B. İstinaf Sebepleri
Davacı kadın vekili istinaf dilekçesinde özetle; davanın kabulü gerekirken reddinin usul ve kanuna aykırı olduğunu belirterek hükmün tamamı yönünden istinaf yoluna başvurmuştur.
C. Gerekçe ve Sonuç
Bölge Adliye Mahkemesinin yukarıdaki başlıkta tarih ve sayısı belirtilen kararı ile; İlk Derece Mahkemesi kararında esas ve usulden bir hata bulunmadığı gerekçesiyle davacının istinaf başvurusunun esastan reddine karar verilmiştir.
V. TEMYİZ
A. Temyiz Yoluna Başvuranlar
Bölge Adliye Mahkemesinin yukarıda belirtilen kararına karşı süresi içinde davacı kadın vekili temyiz isteminde bulunmuştur.
B. Temyiz Sebepleri
Davacı kadın vekili temyiz dilekçesinde özetle; davanın reddi yönünden kararın bozulmasına karar verilmesini talep etmiştir.
C. Gerekçe
1. Uyuşmazlık ve Hukuki Nitelendirme
Uyuşmazlık, kadının kişisel eşya alacağı davasını ispatlayıp ispatlayamadığı davanın kabulü şartlarının oluşup oluşmadığı noktasında toplanmaktadır.
2. İlgili Hukuk
6100 sayılı Kanun'un 190 ıncı maddesi, 369 uncu maddesinin birinci fıkrası ile 370 ve 371 inci maddeleri. 4721 sayılı Türk Medeni Kanunu’nun 6 ncı maddesi, 220 nci, 222 nci, 226 ncı maddeleri.
3. Değerlendirme
1.Bölge Adliye Mahkemelerinin nihai kararlarının bozulması 6100 sayılı Kanun'un 371 inci maddesinde yer alan sebeplerden birinin varlığı hâlinde mümkündür.

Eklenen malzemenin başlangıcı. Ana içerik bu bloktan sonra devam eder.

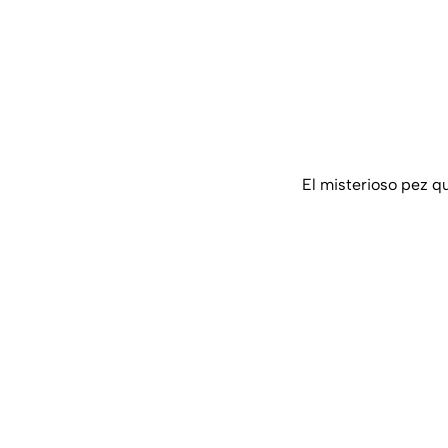
El misterioso pez q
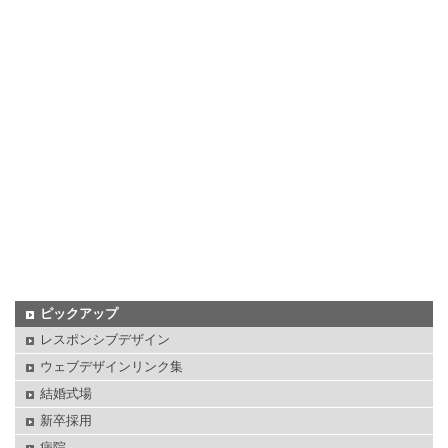
ピックアップ
レスポンシブデザイン
ウェブデザインリンク集
結婚式場
新卒採用
病院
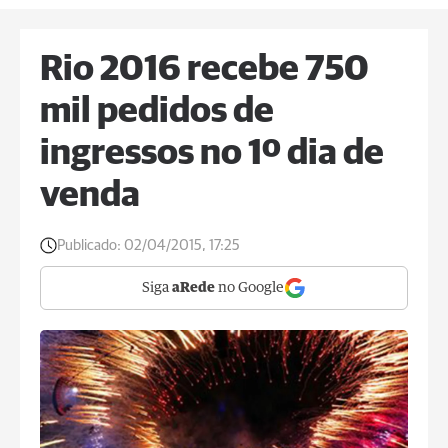
Rio 2016 recebe 750
mil pedidos de
ingressos no 1º dia de
venda
Publicado:
02/04/2015, 17:25
Siga
aRede
no Google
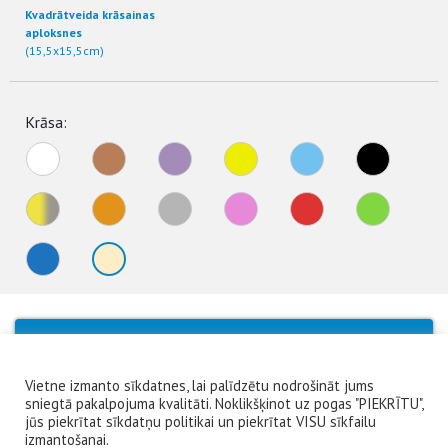
Kvadrātveida krāsainas
aploksnes
(15,5x15,5cm)
Krāsa:
No products were found matching your
selection.
Vietne izmanto sīkdatnes, lai palīdzētu nodrošināt jums
sniegtā pakalpojuma kvalitāti. Noklikšķinot uz pogas "PIEKRĪTU",
jūs piekrītat sīkdatņu politikai un piekrītat VISU sīkfailu
izmantošanai.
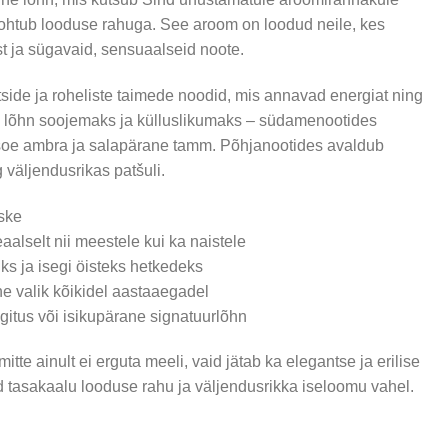
htub looduse rahuga. See aroom on loodud neile, kes
9 €.
t ja sügavaid, sensuaalseid noote.
side ja roheliste taimede noodid, mis annavad energiat ning
b lõhn soojemaks ja külluslikumaks – südamenootides
 soe ambra ja salapärane tamm. Põhjanootides avaldub
 väljendusrikas patšuli.
ske
aalselt nii meestele kui ka naistele
s ja isegi öisteks hetkedeks
 valik kõikidel aastaaegadel
gitus või isikupärane signatuurlõhn
tte ainult ei erguta meeli, vaid jätab ka elegantse ja erilise
sid tasakaalu looduse rahu ja väljendusrikka iseloomu vahel.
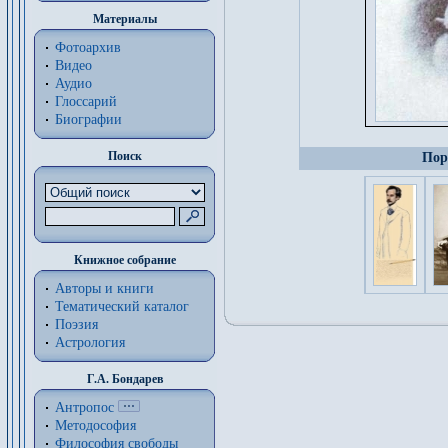
Материалы
Фотоархив
Видео
Аудио
Глоссарий
Биографии
Поиск
Пор
Книжное собрание
Авторы и книги
Тематический каталог
Поэзия
Астрология
Г.А. Бондарев
Антропос
Методософия
Философия cвободы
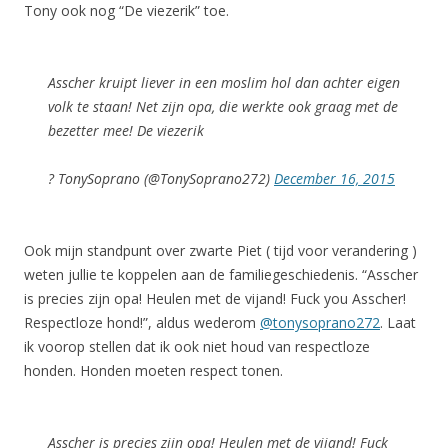
Tony ook nog “De viezerik” toe.
Asscher kruipt liever in een moslim hol dan achter eigen
volk te staan! Net zijn opa, die werkte ook graag met de
bezetter mee! De viezerik
? TonySoprano (@TonySoprano272)
December 16, 2015
Ook mijn standpunt over zwarte Piet ( tijd voor verandering )
weten jullie te koppelen aan de familiegeschiedenis. “Asscher
is precies zijn opa! Heulen met de vijand! Fuck you Asscher!
Respectloze hond!”, aldus wederom
@tonysoprano272
. Laat
ik voorop stellen dat ik ook niet houd van respectloze
honden. Honden moeten respect tonen.
Asscher is precies zijn opa! Heulen met de vijand! Fuck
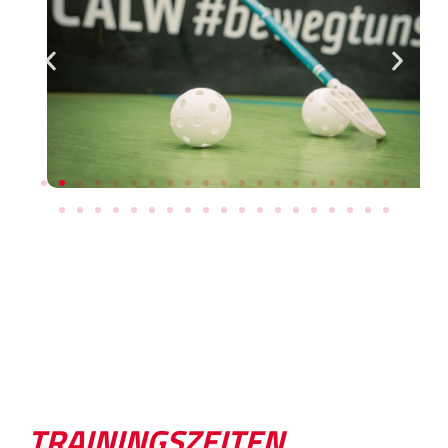
TRAININGSZEITEN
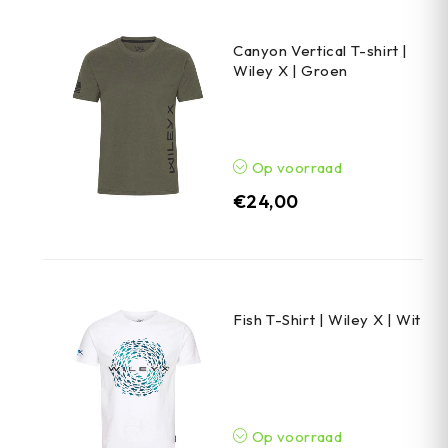
Canyon Vertical T-shirt |
Wiley X | Groen
Op voorraad
€
24,00
Fish T-Shirt | Wiley X | Wit
Op voorraad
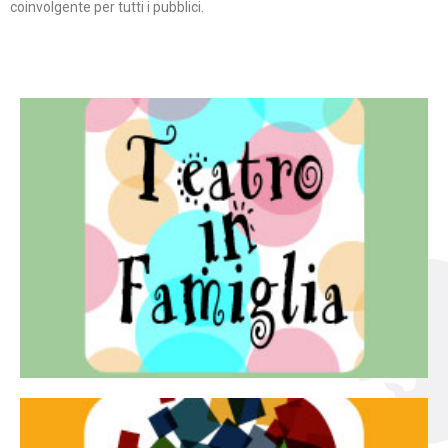
coinvolgente per tutti i pubblici.
Continua
famiglia.
per far condividere e godere del teatro all’intera
Teatro In Famiglia è una rassegna di teatro concepita
Teatro in famiglia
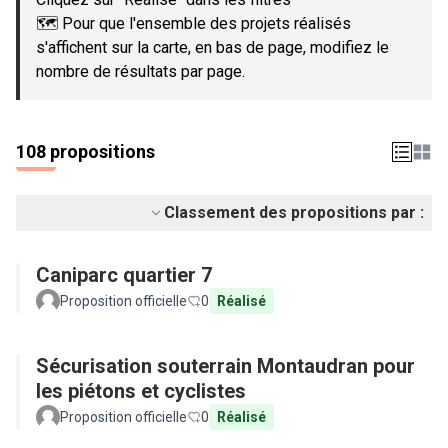
🗺️ Pour que l'ensemble des projets réalisés
s'affichent sur la carte, en bas de page, modifiez le
nombre de résultats par page.
108 propositions
Classement des propositions par :
Caniparc quartier 7
Proposition officielle
0
Réalisé
Sécurisation souterrain Montaudran pour
les piétons et cyclistes
Proposition officielle
0
Réalisé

2.Temyizen incelenen karar, tarafların karşılıklı iddia ve savunmalarına, dayandıkları belgelere, uyuşmazlığa uygulanması gereken hukuk kuralları ile hukuki ilişkinin nitelendirilmesine, dava şartlarına, yargılama ve ispat kuralları ile kararda belirtilen gerekçelere göre usul ve kanuna uygun olup davacı kadın vekili tarafından temyiz dilekçesinde ileri sürülen nedenler kararın bozulmasını gerektirecek nitelikte görülmemiştir.
VI. KARAR
Açıklanan sebeplerle;
Temyiz olunan Bölge Adliye Mahkemesi kararının 6100 sayılı Kanun'un 370 inci maddesinin birinci fıkrası uyarınca ONANMASINA,
Duruşma için takdir olunan 17.100.00 TL. vekâlet ücretinin davacıdan alınıp davalıya verilmesine,
Aşağıda yazılı temyiz giderinin temyiz edene yükletilmesine,
Dosyanın İlk Derece Mahkemesine, kararın bir örneğinin Bölge Adliye Mahkemesine gönderilmesine,
17.09.2024 tarihinde oy birliğiyle karar verildi.